I've also liked seeing the discussions on various blogsites, which I think can be useful in spiritual formation. Unfortunately, one can't always be sure of one's compatriots on a blogsite, at least not at first. Do these people have any training at all? However, this fact is also true of on-ground churches, and sadly, of a good many pastors. Most of our pastors got their theological training decades ago and haven't done much since.

Of course, the one thing the Internet can't provide is the sacraments. We can't easily commune online. Internet bread is no bread at all. We can't baptize our children online. I'm a Lutheran, so those are the two sacraments that we recognize. Those of you with more sacraments can continue in this vein. We can't anoint the dead with oil online. We can't have a marriage that exists solely online (can we? with no physical contact? surely that's not a marriage).

I would also think that we need an onground community. We need arms around us as we grieve. We need people who will look us in the eye and ask us how our week has been. We need people to hold us accountable. It's easy to fool Internet communities. It's not as easy (but certainly not impossible) to fool our onground communities.
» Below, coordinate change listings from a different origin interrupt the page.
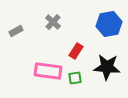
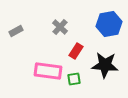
gray cross: moved 7 px right, 5 px down
black star: moved 2 px left, 2 px up
green square: moved 1 px left, 1 px down
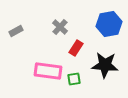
red rectangle: moved 3 px up
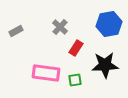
black star: rotated 8 degrees counterclockwise
pink rectangle: moved 2 px left, 2 px down
green square: moved 1 px right, 1 px down
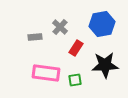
blue hexagon: moved 7 px left
gray rectangle: moved 19 px right, 6 px down; rotated 24 degrees clockwise
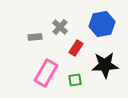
pink rectangle: rotated 68 degrees counterclockwise
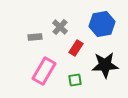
pink rectangle: moved 2 px left, 2 px up
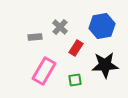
blue hexagon: moved 2 px down
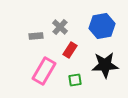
gray rectangle: moved 1 px right, 1 px up
red rectangle: moved 6 px left, 2 px down
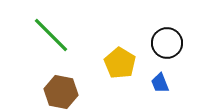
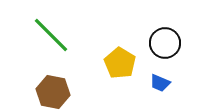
black circle: moved 2 px left
blue trapezoid: rotated 45 degrees counterclockwise
brown hexagon: moved 8 px left
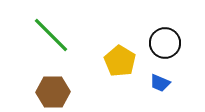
yellow pentagon: moved 2 px up
brown hexagon: rotated 12 degrees counterclockwise
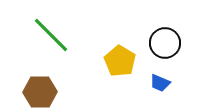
brown hexagon: moved 13 px left
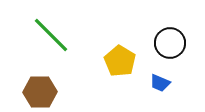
black circle: moved 5 px right
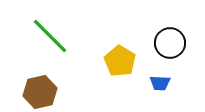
green line: moved 1 px left, 1 px down
blue trapezoid: rotated 20 degrees counterclockwise
brown hexagon: rotated 12 degrees counterclockwise
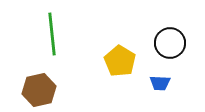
green line: moved 2 px right, 2 px up; rotated 39 degrees clockwise
brown hexagon: moved 1 px left, 2 px up
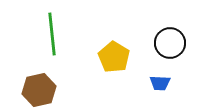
yellow pentagon: moved 6 px left, 4 px up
I'd say that the Internet can certainly help foster spiritual formation, but it can't take the place of our local church. I know that many of us are in churches that leave us hungering for something deeper and for whatever reason, we have to stay with those churches (go here for a post that might offer comfort to people in those positions). We're lucky to have so many online resources to fill in the gaps and holes left by institutional religion.


Kyle Strobel said...

Thanks for your thoughts here. I've struggled with a lot of your same sentiments (mainly because I've helped to start an online community in spiritual formation!). What we hoped to do with, and now with was to have a very specific understanding of what it could do and what it couldn't (and shouldn't). I think the internet can serve to be really fruitful, but we've all seen how much absolute rubbish is on here as well (under the name of spiritual formation no less). I imagine that the more time we focus on clarifying what it could be, as well as moving towards developing a more community oriented ecclesiology, we could draw helpful lines of demarcation so that they mutually benefit one another. Does this seem right? This is a great idea for a post, so I'll have to follow it up with one of my own soon! Thanks!

Kristin said...

Thanks for dropping by--I look forward to reading your thoughts on the subject too!